SUPPLIED DATA:
* * * * * * *

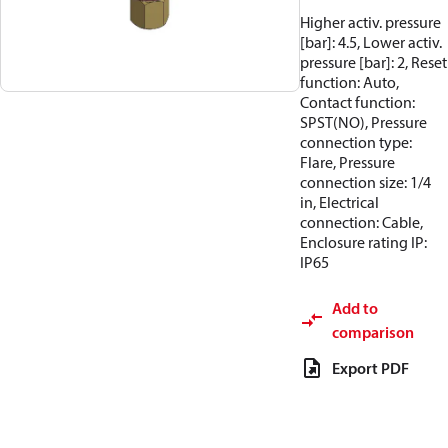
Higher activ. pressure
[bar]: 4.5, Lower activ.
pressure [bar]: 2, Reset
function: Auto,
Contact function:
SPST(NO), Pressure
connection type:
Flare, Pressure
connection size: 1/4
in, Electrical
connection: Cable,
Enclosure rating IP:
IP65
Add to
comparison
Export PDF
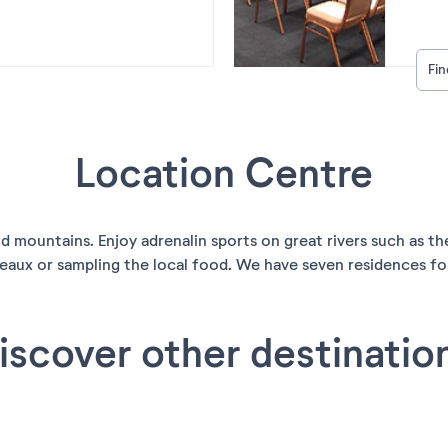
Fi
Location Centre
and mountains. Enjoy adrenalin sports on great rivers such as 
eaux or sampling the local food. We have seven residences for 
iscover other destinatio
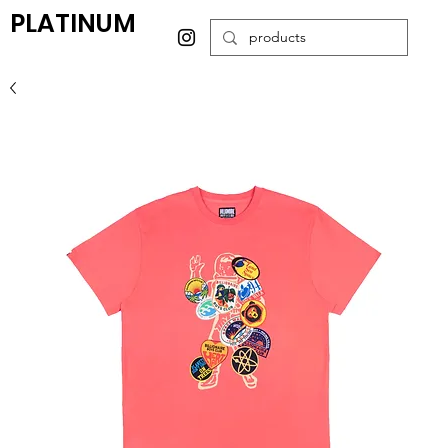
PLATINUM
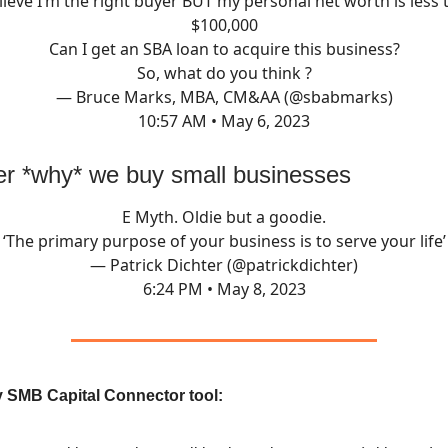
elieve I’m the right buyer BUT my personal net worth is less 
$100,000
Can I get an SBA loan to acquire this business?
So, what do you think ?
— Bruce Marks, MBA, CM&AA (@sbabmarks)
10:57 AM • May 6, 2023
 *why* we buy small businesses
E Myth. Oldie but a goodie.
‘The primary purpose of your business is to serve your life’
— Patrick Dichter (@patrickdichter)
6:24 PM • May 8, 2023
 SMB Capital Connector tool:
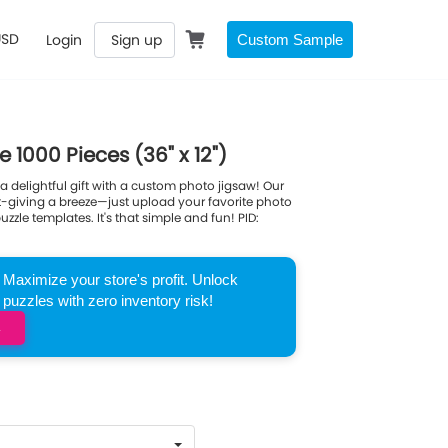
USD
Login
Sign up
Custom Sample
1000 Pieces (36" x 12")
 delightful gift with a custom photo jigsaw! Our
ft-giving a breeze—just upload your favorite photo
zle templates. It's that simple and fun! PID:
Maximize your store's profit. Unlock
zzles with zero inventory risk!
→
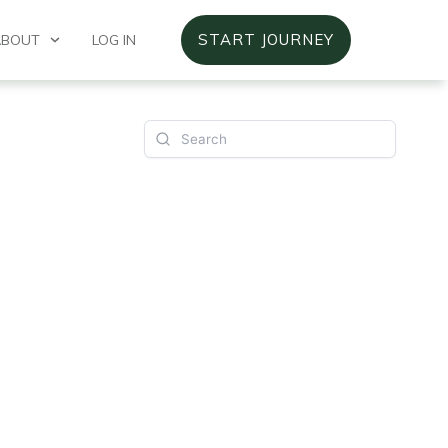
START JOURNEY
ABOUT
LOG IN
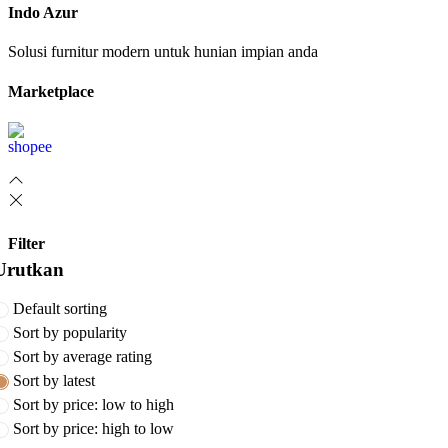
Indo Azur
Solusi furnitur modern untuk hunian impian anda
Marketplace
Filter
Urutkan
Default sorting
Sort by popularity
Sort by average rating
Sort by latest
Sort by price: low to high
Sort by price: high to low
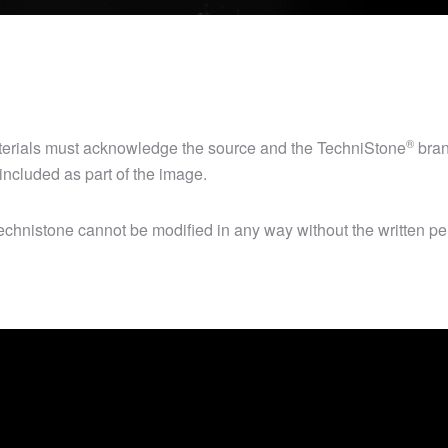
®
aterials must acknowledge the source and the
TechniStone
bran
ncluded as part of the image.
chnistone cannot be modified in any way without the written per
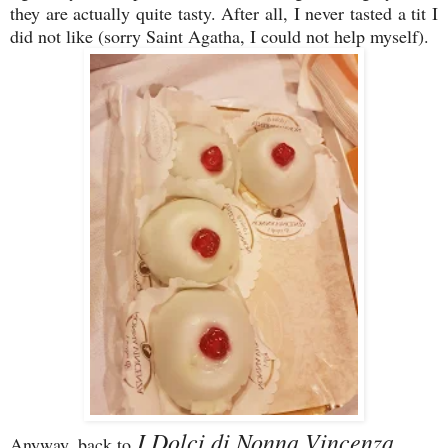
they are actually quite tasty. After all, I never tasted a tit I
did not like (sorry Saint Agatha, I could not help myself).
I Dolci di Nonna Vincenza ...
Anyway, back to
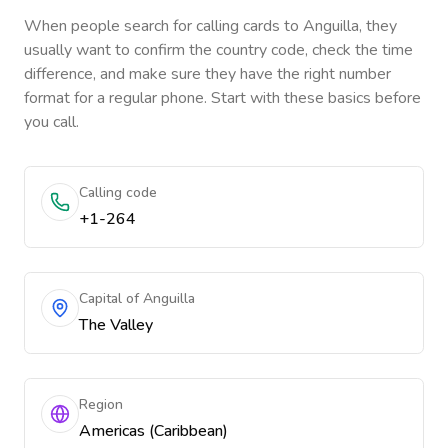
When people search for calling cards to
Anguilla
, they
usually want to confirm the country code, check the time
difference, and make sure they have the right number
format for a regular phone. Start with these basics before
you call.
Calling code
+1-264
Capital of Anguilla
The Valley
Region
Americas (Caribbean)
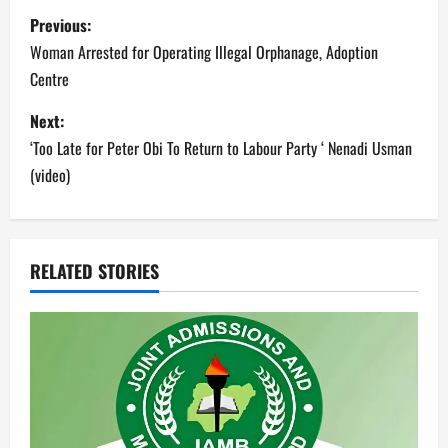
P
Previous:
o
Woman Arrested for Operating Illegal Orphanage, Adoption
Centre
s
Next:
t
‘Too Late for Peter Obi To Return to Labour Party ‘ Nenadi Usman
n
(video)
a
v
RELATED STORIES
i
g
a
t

* * * * * * *

Return from the data every line that holds "right".

EXPECTED ANSWER:
elieve I’m the right buyer BUT my personal net worth is less 
difference, and make sure they have the right number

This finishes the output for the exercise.